Ausschnitt aus einem Text von Prof. Dr. Rainer Beck, HdBK Dresden, anläßlich der Ausstellung im Toni-Merz-Museum 2009
[...] Sie ist in der Lage, die Entstehungsstadien ihrer Werke gleichsam fließend zu dokumentieren, mögliche Varianten und Entwicklungen zu simulieren und aufzuzeigen: So könnte es auch sein. Die Relativität unserer Entscheidungen wird sicht bar und führt in eine faszinierend unendliche Fülle von Möglichkeiten, in eine fließende Ästhetik.
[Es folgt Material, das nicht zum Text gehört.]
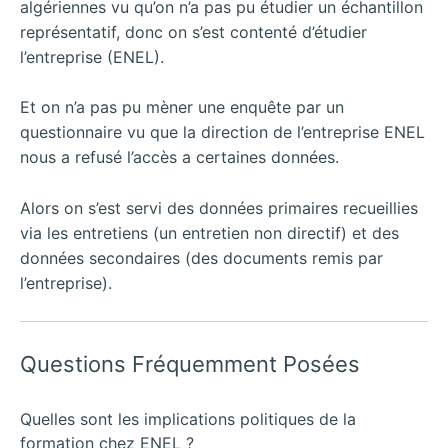
algériennes vu qu’on n’a pas pu étudier un échantillon
représentatif, donc on s’est contenté d’étudier
l’entreprise (ENEL).
Et on n’a pas pu mèner une enquête par un
questionnaire vu que la direction de l’entreprise ENEL
nous a refusé l’accès a certaines données.
Alors on s’est servi des données primaires recueillies
via les entretiens (un entretien non directif) et des
données secondaires (des documents remis par
l’entreprise).
Questions Fréquemment Posées
Quelles sont les implications politiques de la
formation chez ENEL ?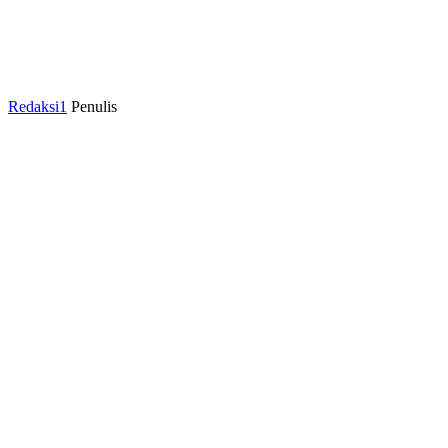
Redaksi1
Penulis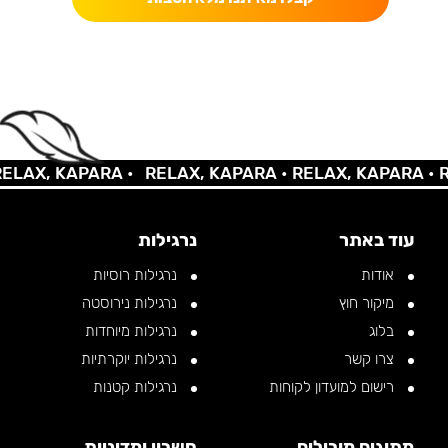
AX, KAPARA •
RELAX, KAPARA •
RELAX, KAPARA •
REL
עוד באתר
נרגילות
אודות
נרגילות רוסיות
מיקור חוץ
נרגילות נירוסטה
בלוג
נרגילות מיוחדות
צרו קשר
נרגילות יוקרתיות
רישום למועדון לקוחות
נרגילות קטנות
מתוגים מובילים
חשבון ומדיניות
Wir empfinden Bewegung und Zeit, aber auch unsere Zeitlichkeit, die es uns nicht erlaubt, die Unendlichkeit der Möglichkeiten auszuschöpfen, den Zwang, immer wieder, ohne Kenntnis aller Möglichkeiten, entscheiden zumüssen.
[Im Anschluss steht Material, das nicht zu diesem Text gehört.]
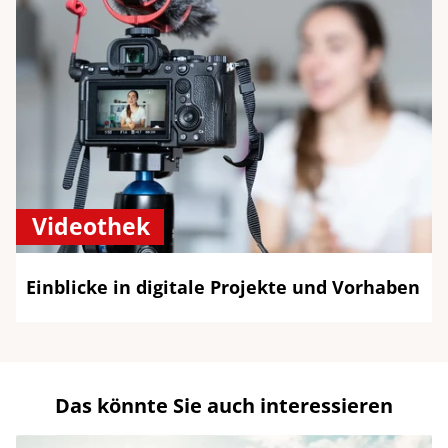
Videothek
Einblicke in digitale Projekte und Vorhaben
Das könnte Sie auch interessieren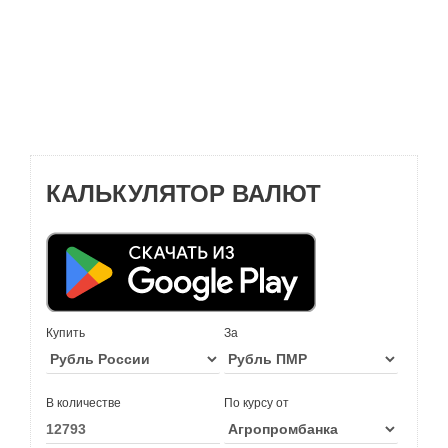
КАЛЬКУЛЯТОР ВАЛЮТ
Купить
За
В количестве
По курсу от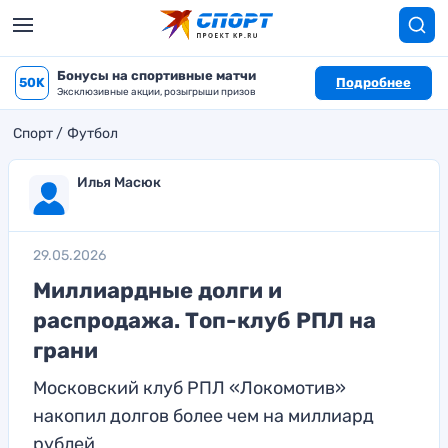
Бонусы на спортивные матчи
50K
Подробнее
Эксклюзивные акции, розыгрыши призов
Спорт
Футбол
Илья Масюк
29.05.2026
Миллиардные долги и
распродажа. Топ-клуб РПЛ на
грани
Московский клуб РПЛ «Локомотив»
накопил долгов более чем на миллиард
рублей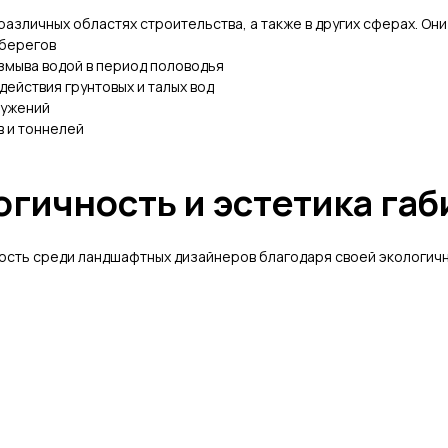
азличных областях строительства, а также в других сферах. Они
 берегов
змыва водой в период половодья
действия грунтовых и талых вод
ружений
в и тоннелей
гичность и эстетика га
ость среди ландшафтных дизайнеров благодаря своей экологич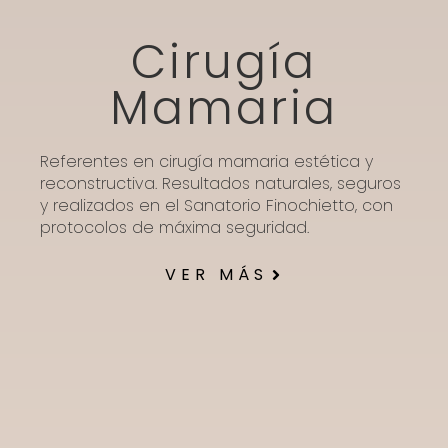
Cirugía
Mamaria
Referentes en cirugía mamaria estética y
reconstructiva. Resultados naturales, seguros
y realizados en el Sanatorio Finochietto, con
protocolos de máxima seguridad.
VER MÁS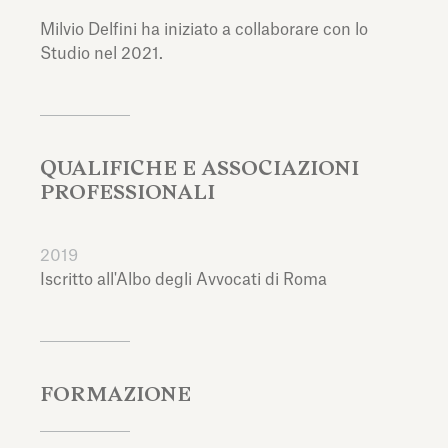
Milvio Delfini ha iniziato a collaborare con lo
Studio nel 2021.
QUALIFICHE E ASSOCIAZIONI
PROFESSIONALI
2019
Iscritto all'Albo degli Avvocati di Roma
FORMAZIONE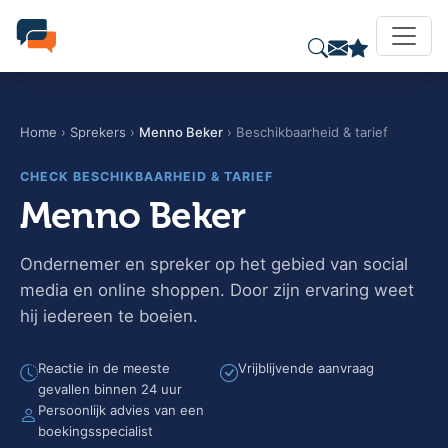
Home
›
Sprekers
›
Menno Beker
› Beschikbaarheid & tarief
CHECK BESCHIKBAARHEID & TARIEF
Menno Beker
Ondernemer en spreker op het gebied van social
media en online shoppen. Door zijn ervaring weet
hij iedereen te boeien.
Reactie in de meeste
Vrijblijvende aanvraag
gevallen binnen 24 uur
Persoonlijk advies van een
boekingsspecialist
Und so definiert sich urplötzlich aus dem Nebeneinander von Realisiertem und fließender Fiktion ein neues Verständnis des haptisch realisierten Kunstwerks: Nach der Unruhe der Suche wird eine Stille greifbar, die man als monumentale Wucht des statischen Zustands erlebt, die ihre Kraft aus angehaltener Dynaik zieht.
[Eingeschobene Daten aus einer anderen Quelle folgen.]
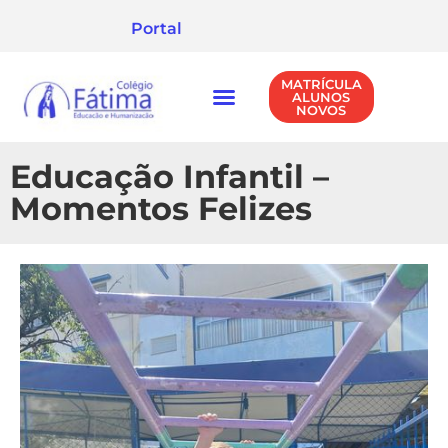
Portal
MATRÍCULA
ALUNOS
NOVOS
NÍVEIS DE ENSINO
POLÍTICA DE PRIVACIDADE
Educação Infantil –
Momentos Felizes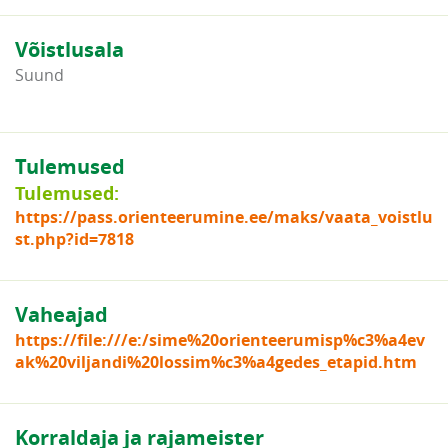
Võistlusala
Suund
Tulemused
Tulemused:
https://pass.orienteerumine.ee/maks/vaata_voistlu
st.php?id=7818
Vaheajad
https://file:///e:/sime%20orienteerumisp%c3%a4ev
ak%20viljandi%20lossim%c3%a4gedes_etapid.htm
Korraldaja ja rajameister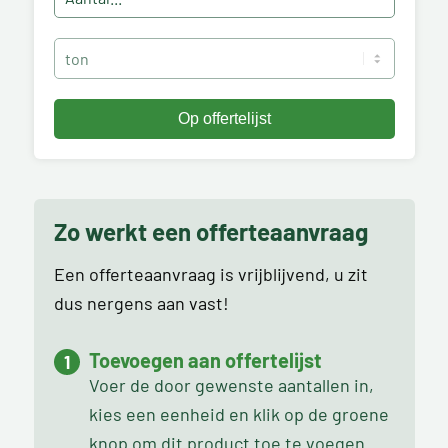
Zo werkt een offerteaanvraag
Een offerteaanvraag is vrijblijvend, u zit
dus nergens aan vast!
Toevoegen aan offertelijst
Voer de door gewenste aantallen in,
kies een eenheid en klik op de groene
knop om dit product toe te voegen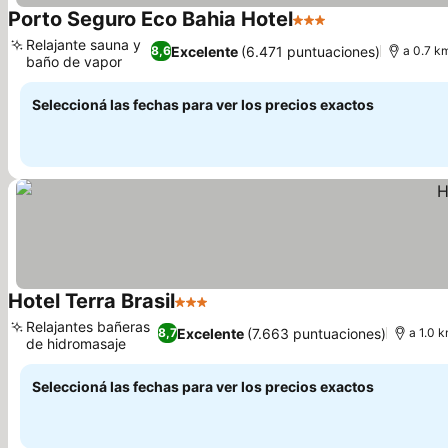
Porto Seguro Eco Bahia Hotel
3 Estrellas
Relajante sauna y
Excelente
(6.471 puntuaciones)
8,6
a 0.7 k
baño de vapor
Seleccioná las fechas para ver los precios exactos
Hotel Terra Brasil
3 Estrellas
Relajantes bañeras
Excelente
(7.663 puntuaciones)
8,7
a 1.0 
de hidromasaje
Seleccioná las fechas para ver los precios exactos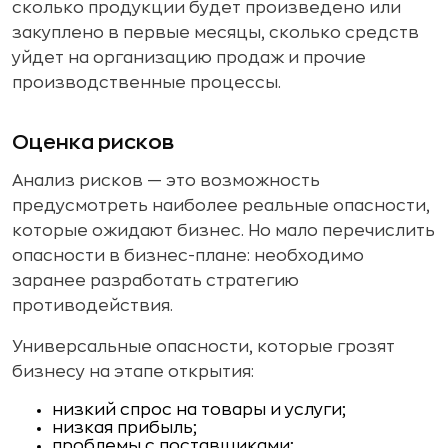
сколько продукции будет произведено или
закуплено в первые месяцы, сколько средств
уйдет на организацию продаж и прочие
производственные процессы.
Оценка рисков
Анализ рисков — это возможность
предусмотреть наиболее реальные опасности,
которые ожидают бизнес. Но мало перечислить
опасности в бизнес-плане: необходимо
заранее разработать стратегию
противодействия.
Универсальные опасности, которые грозят
бизнесу на этапе открытия:
низкий спрос на товары и услуги;
низкая прибыль;
проблемы с поставщиками;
In diese Stille hat Lisa Haselbek in ihren neuen Arbeiten jedoch den Vorläufigkeitscharakter ihrer bildnerischen Entscheidungen hineinkomponiert, indem sie den Kompositcharakter ihrer Werke durch Detailausdrucke, die in sich gleichfalls funktionierende Bildorganismen sind, deutlich macht.
Diese Details sind somit als Ausschnitte Bild im Bilde, jederzeit fähig, auch für sich allein zu existieren und trotzdem Bestandteil eines größeren Ganzen. Unmittelbar wird dadurch der additive Charakter von Haselbeks Bildobjekten sichtbar und die Offenheit ihres Bildraums bewußt: In ihrer Ausschnitthaftigkeit sind sie in einen größeren, ja unendlichen Gesamtzusammenhang hineingedacht.
Exakt in diesem für uns unfaßbaren Vorgang findet der Dualismus zwischen Haptik und Fiktion, zwischen Realisation und Simulation in Lisa Haselbeks Kunst zu geistiger Einheit und hebt sich auf im Ungewissen.
Auszüge aus einem Text von Hajo Schiff, Journalist, Hamburg,
anläßlich der Ausstellung im Künstlerhaus Lauenburg, 2006
Von der Dekonstruktion zur Rekonstruktion
[…] Wir Film- und Fernsehgeschulten, am Computer Arbeitenden und nahezu pausenlos, selbst noch mit unseren tragbaren Telephonapparaten digital Photographierenden mögen ein einzelnes Ölbild vielleicht aus nostalgischen Gründen schätzen, an seine einzigartige Notwendigkeit aber, mögen wir kaum noch glauben. Jedenfalls sind für uns heutige Kunstwerke keine idealen Letztformulierungen mehr (obwohl manche sich das vielleicht immer noch wünschen), sondern die Kunstwerke sind mehr oder weniger gute Erkenntnis-Werkzeuge in einem Prozess.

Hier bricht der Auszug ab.